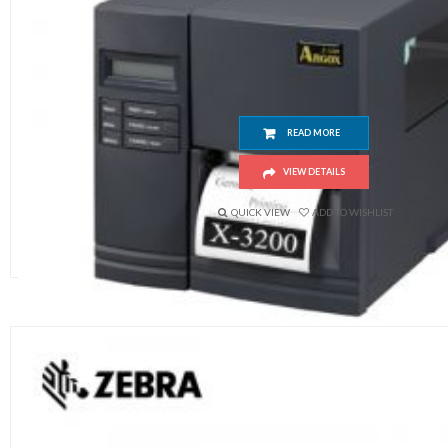
Argox X3200 Barcode Printer
READ MORE
VIEW DETAILS
QUICK VIEW
ADD TO WISHLIST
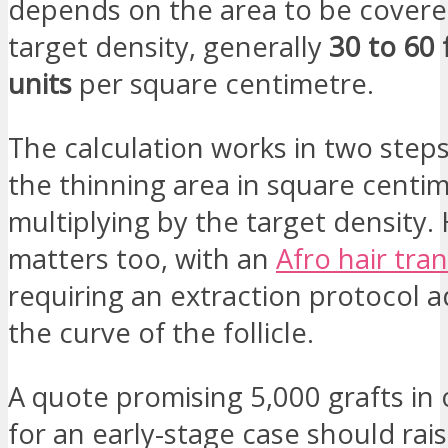
depends on the area to be covere
target density, generally
30 to 60 f
units
per square centimetre.
The calculation works in two step
the thinning area in square centi
multiplying by the target density. 
matters too, with an
Afro hair tra
requiring an extraction protocol 
the curve of the follicle.
A quote promising 5,000 grafts in
for an early-stage case should rai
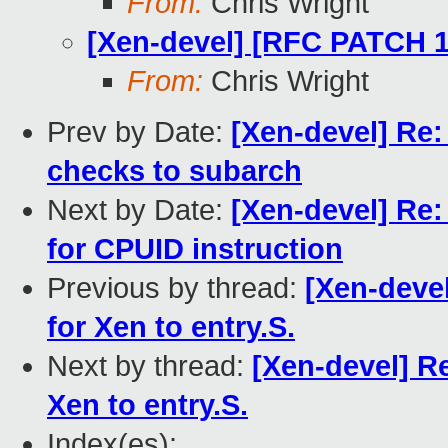
From:
Chris Wright
[Xen-devel] [RFC PATCH 16
From:
Chris Wright
Prev by Date:
[Xen-devel] Re
checks to subarch
Next by Date:
[Xen-devel] Re
for CPUID instruction
Previous by thread:
[Xen-deve
for Xen to entry.S.
Next by thread:
[Xen-devel] R
Xen to entry.S.
Index(es):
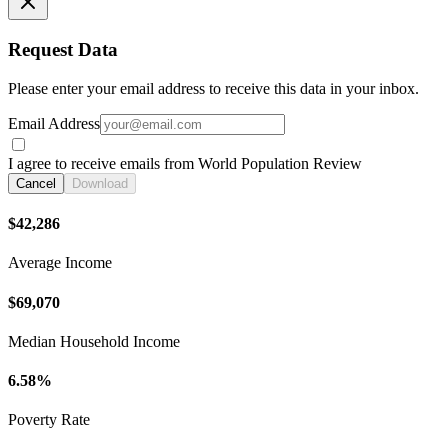
Request Data
Please enter your email address to receive this data in your inbox.
Email Address
I agree to receive emails from World Population Review
Cancel
Download
$42,286
Average Income
$69,070
Median Household Income
6.58%
Poverty Rate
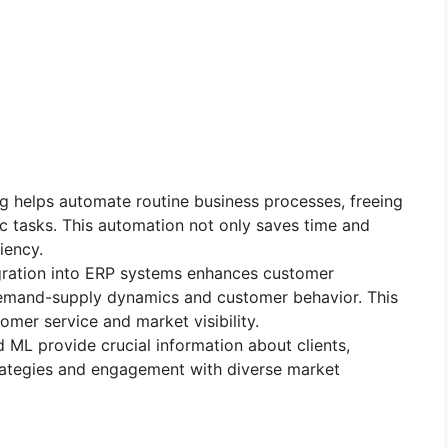
ng helps automate routine business processes, freeing
c tasks. This automation not only saves time and
iency.
tegration into ERP systems enhances customer
o demand-supply dynamics and customer behavior. This
mer service and market visibility.
nd ML provide crucial information about clients,
rategies and engagement with diverse market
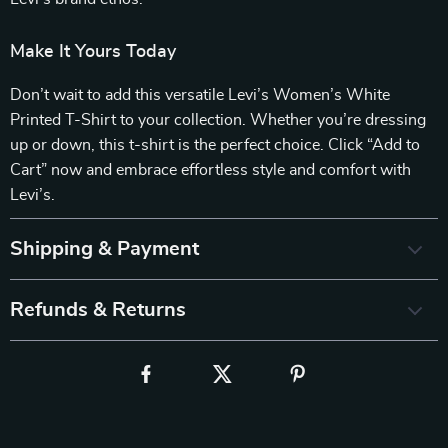
Make It Yours Today
Don’t wait to add this versatile Levi’s Women’s White
Printed T-Shirt to your collection. Whether you’re dressing
up or down, this t-shirt is the perfect choice. Click “Add to
Cart” now and embrace effortless style and comfort with
Levi’s.
Shipping & Payment
Refunds & Returns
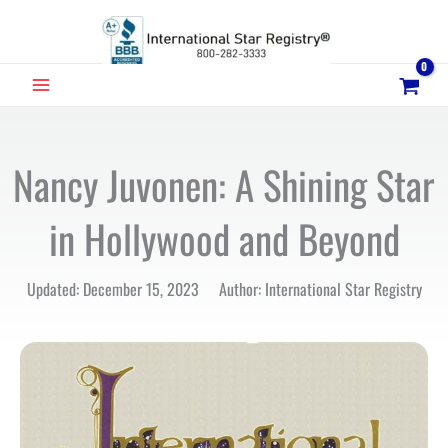
Skip
to
content
MAIN
MENU
Nancy Juvonen: A Shining Star
in Hollywood and Beyond
Updated: December 15, 2023 Author: International Star Registry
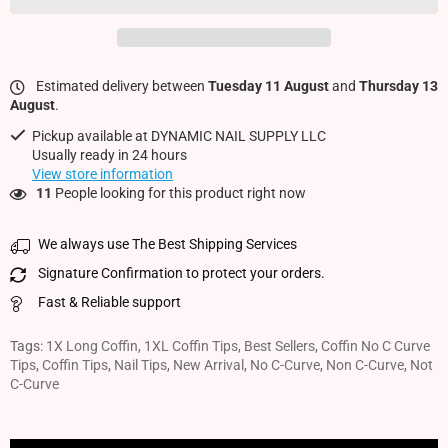
Estimated delivery between
Tuesday 11 August
and
Thursday 13
August
.
Pickup available at
DYNAMIC NAIL SUPPLY LLC
Usually ready in 24 hours
View store information
11
People looking for this product right now
We always use The Best Shipping Services
Signature Confirmation to protect your orders.
Fast & Reliable support
Tags:
1X Long Coffin
,
1XL Coffin Tips
,
Best Sellers
,
Coffin No C Curve
Tips
,
Coffin Tips
,
Nail Tips
,
New Arrival
,
No C-Curve
,
Non C-Curve
,
Not
C-Curve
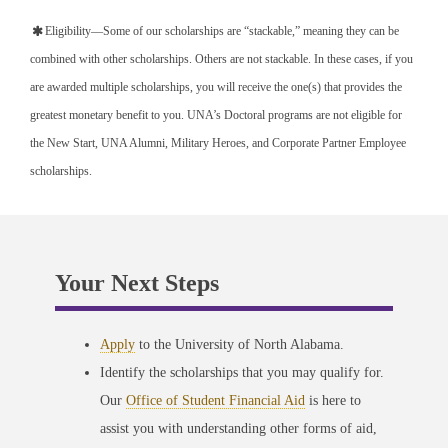
Eligibility—Some of our scholarships are “stackable,” meaning they can be
combined with other scholarships. Others are not stackable. In these cases, if you
are awarded multiple scholarships, you will receive the one(s) that provides the
greatest monetary benefit to you. UNA’s Doctoral programs are not eligible for
the New Start, UNA Alumni, Military Heroes, and Corporate Partner Employee
scholarships.
Your Next Steps
Apply
to the University of North Alabama.
Identify the scholarships that you may qualify for.
Our
Office of Student Financial Aid
is here to
assist you with understanding other forms of aid,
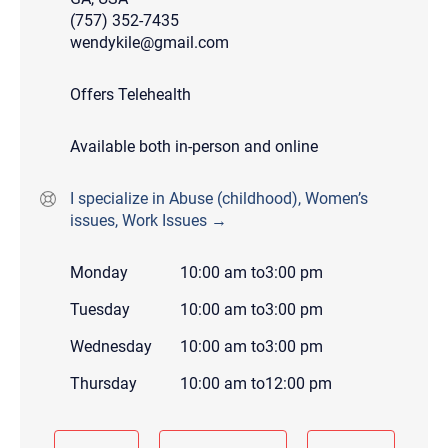
(757) 352-7435
wendykile@gmail.com
Offers Telehealth
Available both in-person and online
I specialize in Abuse (childhood), Women’s
issues, Work Issues →
Monday
10:00 am
to
3:00 pm
Tuesday
10:00 am
to
3:00 pm
Wednesday
10:00 am
to
3:00 pm
Thursday
10:00 am
to
12:00 pm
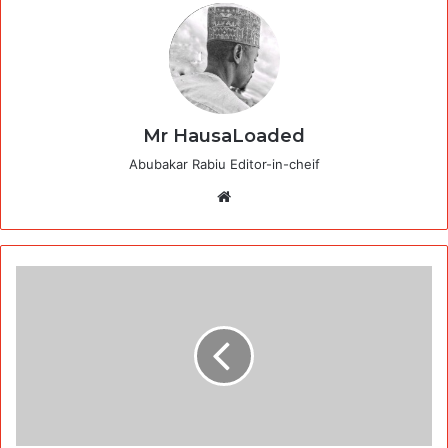
Mr HausaLoaded
Abubakar Rabiu Editor-in-cheif
Website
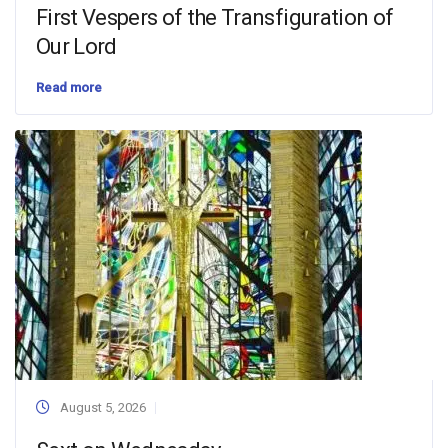
First Vespers of the Transfiguration of
Our Lord
Read more
August 5, 2026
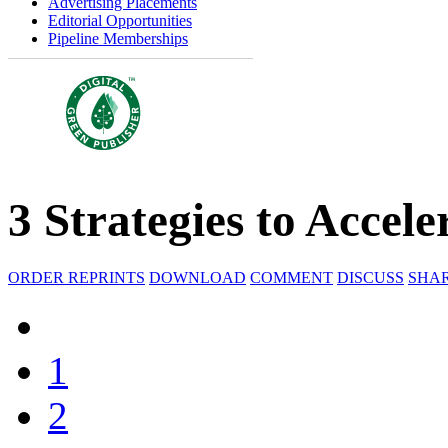
Advertising Placements
Editorial Opportunities
Pipeline Memberships
3 Strategies to Acce
ORDER REPRINTS
DOWNLOAD
COMMENT
DISCUSS
SHA
1
2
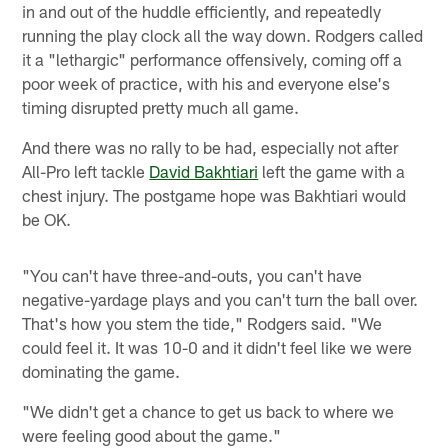
in and out of the huddle efficiently, and repeatedly
running the play clock all the way down. Rodgers called
it a "lethargic" performance offensively, coming off a
poor week of practice, with his and everyone else's
timing disrupted pretty much all game.
And there was no rally to be had, especially not after
All-Pro left tackle
David Bakhtiari
left the game with a
chest injury. The postgame hope was Bakhtiari would
be OK.
"You can't have three-and-outs, you can't have
negative-yardage plays and you can't turn the ball over.
That's how you stem the tide," Rodgers said. "We
could feel it. It was 10-0 and it didn't feel like we were
dominating the game.
"We didn't get a chance to get us back to where we
were feeling good about the game."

+===+

» About this exercise
The expected result is the material restated word for word, minus any picture.

» Response area
Argox X3200 Barcode Printer
READ MORE
VIEW DETAILS
QUICK VIEW
ADD TO WISHLIST
depends on the area to be covere
target density, generally
30 to 60 f
units
per square centimetre.
The calculation works in two step
the thinning area in square centi
multiplying by the target density. 
matters too, with an
Afro hair tra
requiring an extraction protocol 
the curve of the follicle.
A quote promising 5,000 grafts in
for an early-stage case should rai
From:
Chris Wright
[Xen-devel] [RFC PATCH 16
From:
Chris Wright
Prev by Date:
[Xen-devel] Re
checks to subarch
Next by Date:
[Xen-devel] Re
for CPUID instruction
Previous by thread:
[Xen-deve
for Xen to entry.S.
Next by thread:
[Xen-devel] R
Xen to entry.S.
Index(es):
Request Data
Please enter your email address to receive this data in your inbox.
Email Address
I agree to receive emails from World Population Review
Cancel
Download
$42,286
Average Income
$69,070
Median Household Income
6.58%
Poverty Rate
ng helps automate routine business processes, freeing
c tasks. This automation not only saves time and
iency.
tegration into ERP systems enhances customer
o demand-supply dynamics and customer behavior. This
mer service and market visibility.
nd ML provide crucial information about clients,
rategies and engagement with diverse market
Make It Yours Today
Don’t wait to add this versatile Levi’s Women’s White
Printed T-Shirt to your collection. Whether you’re dressing
up or down, this t-shirt is the perfect choice. Click “Add to
Cart” now and embrace effortless style and comfort with
Levi’s.
Shipping & Payment
Refunds & Returns
Skip
to
content
MAIN
MENU
Nancy Juvonen: A Shining Star
in Hollywood and Beyond
Updated: December 15, 2023 Author: International Star Registry
Estimated delivery between
Tuesday 11 August
and
Thursday 13
August
.
Pickup available at
DYNAMIC NAIL SUPPLY LLC
Usually ready in 24 hours
View store information
11
People looking for this product right now
We always use The Best Shipping Services
Signature Confirmation to protect your orders.
Fast & Reliable support
Tags:
1X Long Coffin
,
1XL Coffin Tips
,
Best Sellers
,
Coffin No C Curve
Tips
,
Coffin Tips
,
Nail Tips
,
New Arrival
,
No C-Curve
,
Non C-Curve
,
Not
C-Curve
Eligibility—Some of our scholarships are “stackable,” meaning they can be
combined with other scholarships. Others are not stackable. In these cases, if you
are awarded multiple scholarships, you will receive the one(s) that provides the
greatest monetary benefit to you. UNA’s Doctoral programs are not eligible for
the New Start, UNA Alumni, Military Heroes, and Corporate Partner Employee
scholarships.
Your Next Steps
Apply
to the University of North Alabama.
Identify the scholarships that you may qualify for.
Our
Office of Student Financial Aid
is here to
assist you with understanding other forms of aid,
(757) 352-7435
wendykile@gmail.com
Offers Telehealth
Available both in-person and online
I specialize in Abuse (childhood), Women’s
issues, Work Issues →
Monday
10:00 am
to
3:00 pm
Tuesday
10:00 am
to
3:00 pm
Wednesday
10:00 am
to
3:00 pm
Thursday
10:00 am
to
12:00 pm
Mr HausaLoaded
Abubakar Rabiu Editor-in-cheif
Website
First Vespers of the Transfiguration of
Our Lord
Read more
August 5, 2026
Advertising Placements
Editorial Opportunities
Pipeline Memberships
3 Strategies to Acce
ORDER REPRINTS
DOWNLOAD
COMMENT
DISCUSS
SHA
1
2
in and out of the huddle efficiently, and repeatedly
running the play clock all the way down. Rodgers called
it a "lethargic" performance offensively, coming off a
poor week of practice, with his and everyone else's
timing disrupted pretty much all game.
And there was no rally to be had, especially not after
All-Pro left tackle
David Bakhtiari
left the game with a
chest injury. The postgame hope was Bakhtiari would
be OK.
"You can't have three-and-outs, you can't have
negative-yardage plays and you can't turn the ball over.
That's how you stem the tide," Rodgers said. "We
could feel it. It was 10-0 and it didn't feel like we were
dominating the game.
"We didn't get a chance to get us back to where we
were feeling good about the game."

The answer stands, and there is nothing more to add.